I would like to start a discussion concerning deployment of a ITK pipeline in production.
How do you deploy your ITK pipeline to scale, parallelize, automatize jobs/tasks?
I am doing segmentation using a pipeline composed of filters based on ITK, home made numpy filters, skimage and opencv. I started to use prefect.io for execution, monitoring and scheduling of jobs. And I would like to know which data flow engine do you use for monitoring/scheduling and automation? @matt.mccormick
ITK will not be a limiting factor when you choose your pipeline framework, but cause ITK can be used in a wide variety of environments.
You can narrow down the choice by looking at tools that are developed specifically for your application area. For example, for implementing medical image computing pipelines, you could have a look at the Joint Imaging Platform or the ecosystem building up around MONAI and Clara.

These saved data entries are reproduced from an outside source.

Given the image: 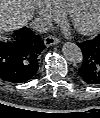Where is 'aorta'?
I'll list each match as a JSON object with an SVG mask.
<instances>
[{
	"label": "aorta",
	"mask_w": 100,
	"mask_h": 118,
	"mask_svg": "<svg viewBox=\"0 0 100 118\" xmlns=\"http://www.w3.org/2000/svg\"><path fill=\"white\" fill-rule=\"evenodd\" d=\"M62 51L66 59L72 63L79 64L83 60V54L78 45L72 42L64 43Z\"/></svg>",
	"instance_id": "1"
}]
</instances>
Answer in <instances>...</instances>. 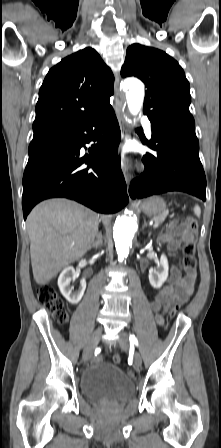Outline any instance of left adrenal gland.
Listing matches in <instances>:
<instances>
[{
	"mask_svg": "<svg viewBox=\"0 0 221 448\" xmlns=\"http://www.w3.org/2000/svg\"><path fill=\"white\" fill-rule=\"evenodd\" d=\"M145 226H147V223H146V221H144V225H143V227H145Z\"/></svg>",
	"mask_w": 221,
	"mask_h": 448,
	"instance_id": "left-adrenal-gland-1",
	"label": "left adrenal gland"
}]
</instances>
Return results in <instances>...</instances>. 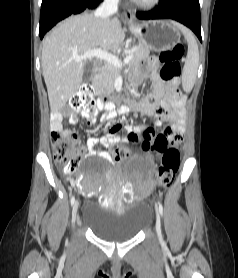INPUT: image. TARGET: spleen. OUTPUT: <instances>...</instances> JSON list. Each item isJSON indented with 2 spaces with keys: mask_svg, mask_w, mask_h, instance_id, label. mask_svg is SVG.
<instances>
[{
  "mask_svg": "<svg viewBox=\"0 0 238 278\" xmlns=\"http://www.w3.org/2000/svg\"><path fill=\"white\" fill-rule=\"evenodd\" d=\"M184 34L188 43V52L185 65L182 71V86L184 91L190 92L195 83L198 64H199V51L193 33L185 26L172 22Z\"/></svg>",
  "mask_w": 238,
  "mask_h": 278,
  "instance_id": "spleen-1",
  "label": "spleen"
}]
</instances>
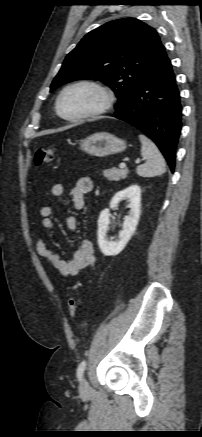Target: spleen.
Instances as JSON below:
<instances>
[{"mask_svg": "<svg viewBox=\"0 0 202 437\" xmlns=\"http://www.w3.org/2000/svg\"><path fill=\"white\" fill-rule=\"evenodd\" d=\"M141 156L146 160L142 165L137 166V174L141 177L160 176L166 172L165 160L157 146L145 135L140 134Z\"/></svg>", "mask_w": 202, "mask_h": 437, "instance_id": "obj_1", "label": "spleen"}]
</instances>
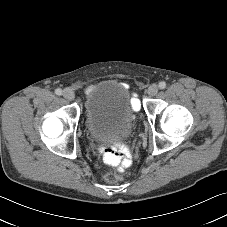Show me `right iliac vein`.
Instances as JSON below:
<instances>
[{"mask_svg":"<svg viewBox=\"0 0 227 227\" xmlns=\"http://www.w3.org/2000/svg\"><path fill=\"white\" fill-rule=\"evenodd\" d=\"M63 96L65 99L72 101L75 98V94L73 92V90H71L70 88H66L63 91Z\"/></svg>","mask_w":227,"mask_h":227,"instance_id":"63e3f726","label":"right iliac vein"}]
</instances>
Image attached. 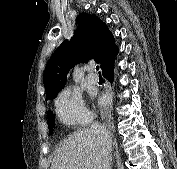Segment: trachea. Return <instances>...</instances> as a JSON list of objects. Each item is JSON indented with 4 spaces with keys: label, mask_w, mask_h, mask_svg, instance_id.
<instances>
[{
    "label": "trachea",
    "mask_w": 177,
    "mask_h": 169,
    "mask_svg": "<svg viewBox=\"0 0 177 169\" xmlns=\"http://www.w3.org/2000/svg\"><path fill=\"white\" fill-rule=\"evenodd\" d=\"M96 70L99 71V66H96Z\"/></svg>",
    "instance_id": "1"
}]
</instances>
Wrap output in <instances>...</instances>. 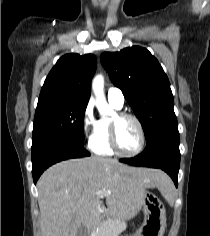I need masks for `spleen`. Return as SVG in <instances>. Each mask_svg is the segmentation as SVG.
<instances>
[{"label":"spleen","mask_w":210,"mask_h":236,"mask_svg":"<svg viewBox=\"0 0 210 236\" xmlns=\"http://www.w3.org/2000/svg\"><path fill=\"white\" fill-rule=\"evenodd\" d=\"M172 189H173V187H172V184H171V183L168 184V185H166V195H167V196H170V195H171Z\"/></svg>","instance_id":"obj_1"}]
</instances>
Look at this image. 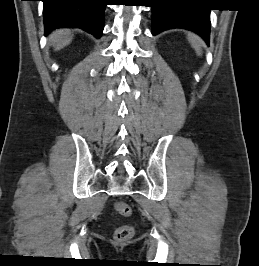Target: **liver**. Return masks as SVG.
<instances>
[{
    "mask_svg": "<svg viewBox=\"0 0 259 266\" xmlns=\"http://www.w3.org/2000/svg\"><path fill=\"white\" fill-rule=\"evenodd\" d=\"M49 39L55 50L58 51L71 43L72 35L68 30L59 29L54 31Z\"/></svg>",
    "mask_w": 259,
    "mask_h": 266,
    "instance_id": "liver-1",
    "label": "liver"
}]
</instances>
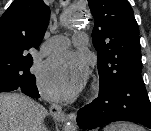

@Stephan_Hahn1 I have used Dask, for scaling, and cloud tools like Coiled. It looks like Coiled also has Prefect support. I have not used Prefect, but heard good things. What has been your experiences with Prefect for imaging tasks?
@lassoan Thanks for the sharing. I did not know JIP. Are you a member of the JIP? For MONAI and Clara, I have play a little bit with them in the past. I think it is mostly for ML and it is clearly my second step: use machine learning to reproduce segmentation results from an itk pipeline.
@matt.mccormick Prefect is very easy to start. I just tested one pipeline as a task. I don’t know for example if it interface well with chunked dask array. And don’t know if there is an interest to execute each itk filter as a prefect task. But for small itk pipeline that can be used as a Lambda AWS function, prefect can be useful to orchestrate and scale the runs.
Once I have done more tests, I will update the discussion.
I haven’t used JIP, just know the group at DKFZ who develops it.
Machine learning is the main focus of interest everywhere nowadays that’s where all the funding are directed to. You can leverage all these and run “classic” processing on infrastructure that is advertised for “AI” (machine learning systems usually include some classing pre/postprocessing steps anyway).